- Oyinkansola, Lady Abayomi
- Born: Oyinkansola Ajasa 6 March 1897 Lagos, Nigeria (then Lagos Colony in the British Empire)
- Died: 19 March 1990 (aged 93) Lagos, Nigeria
- Other name: Oyinkan
- Education: Anglican Girls Seminary School, Lagos; Young Ladies Academy, England; Royal Academy of Music;
- Occupations: Feminist, educator, scouting guide
- Known for: Girl Guides
- Notable work: She was the head of the Nigerian Girl Guides and founder of the Nigerian Women's Party;
- Spouses: ; Moronfolu Abayomi ​(died 1923)​ ; Kofo Abayomi ​(died 1979)​
- Father: Kitoye Ajasa
- Honours: Chieftaincy

= Oyinkansola Abayomi =

Nigerian politician (1897–1990)

Iyaloye Oyinkansola, Lady Abayomi (6 March 1897 – 19 March 1990) was a Nigerian nationalist and feminist. She was the head of the Nigerian Girl Guides and founder of the Nigerian Women's Party.

==Early life and education==

She was born Oyinkansola Ajasa in Nigeria in 1897. She was called Oyinkan (the shortened form of Oyinkansola) by her family. She had a younger brother, Akuisola, who died when he was two. Her father was Sir Kitoye Ajasa, a prominent Saro tribesman who was the first Nigerian to be knighted by the British, and her mother was Lucretia Olayinka Moore, an omoba of an Egba royal family. She was also the first cousin of Kofo, Lady Ademola. She attended Anglican Girls' Seminary school, Lagos. She graduated in 1909. She then went to school at the Young Ladies Academy at Ryford Hall, located in Gloucestershire, England. In 1917, she attended the Royal Academy of Music in London. She moved back to Lagos in 1920. She became a music teacher at the Anglican Girls' Seminary. It was during this time when she met a lawyer named Moronfolu Abayomi. They married in August 1923. He would be assassinated in court two months later.

==Life and work in Nigeria==

While in England, Abayomi had joined the Girl Guides. When she returned to Nigeria, she connected with the local Lagos Nigerian Girl Guides Association, which was founded by an English woman. Abayomi joined the group and was the first Nigerian woman to serve as a supervisor. She also became active in the education of women and girls in Nigeria, which was not equal to that of men and boys. She joined the Lagos Women's Organization. She did fundraising and promoting for Queen's College through the West African Educated Girls' Club, an organization she founded. It opened in 1927. She was a founding teacher at the school. She was the only Nigerian to work there. Around this time, she became one of the first women in Lagos to drive a car.

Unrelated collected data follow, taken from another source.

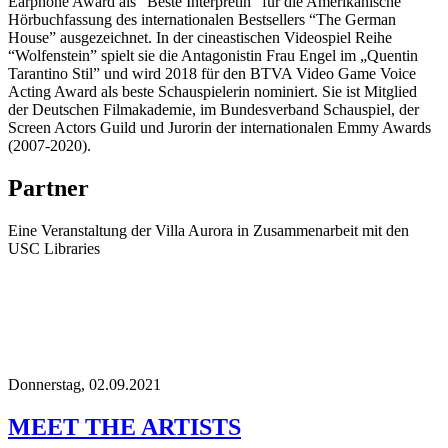
Earphone Award als “Beste Interpretin” für die Amerikanische
Hörbuchfassung des internationalen Bestsellers “The German
House” ausgezeichnet. In der cineastischen Videospiel Reihe
“Wolfenstein” spielt sie die Antagonistin Frau Engel im „Quentin
Tarantino Stil” und wird 2018 für den BTVA Video Game Voice
Acting Award als beste Schauspielerin nominiert. Sie ist Mitglied
der Deutschen Filmakademie, im Bundesverband Schauspiel, der
Screen Actors Guild und Jurorin der internationalen Emmy Awards
(2007-2020).
Partner
Eine Veranstaltung der Villa Aurora in Zusammenarbeit mit den
USC Libraries
Donnerstag,
02.09.2021
MEET THE ARTISTS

In 1930, Abayomi married the doctor Kofo Abayomi. In 1931, the Girl Guides was recognized and given support by the Nigerian government. Abayomi became the chief commissioner for the Girl Guides. She was the head of the Nigerian Girl Guides Association and the first native Nigerian woman to work for the organization. She joined the Nigerian Youth Movement in 1935. She wrote an article in the organization's journal that year, demanding that wealthy women of Nigeria needed to fight for women's rights and be willing to work with women of middle and lower classes for those rights. On May 10, 1944, she founded the Nigerian Women's Party during a meeting at her home with twelve women. The organization sought equal rights for women. When Kofo Abayomi was knighted by the Queen of the United Kingdom in 1954, Abayomi became known as Lady Abayomi.

==Later life and death==

Sir Kofo Abayomi died on 1 January 1979. Abayomi retired from the Girl Guides in 1982. She was named Life President of the Girl Guides for her work.

Abayomi was honored with five Nigerian chieftaincy titles, including that of the Iya Abiye of Egbaland. She died on 19 March 1990.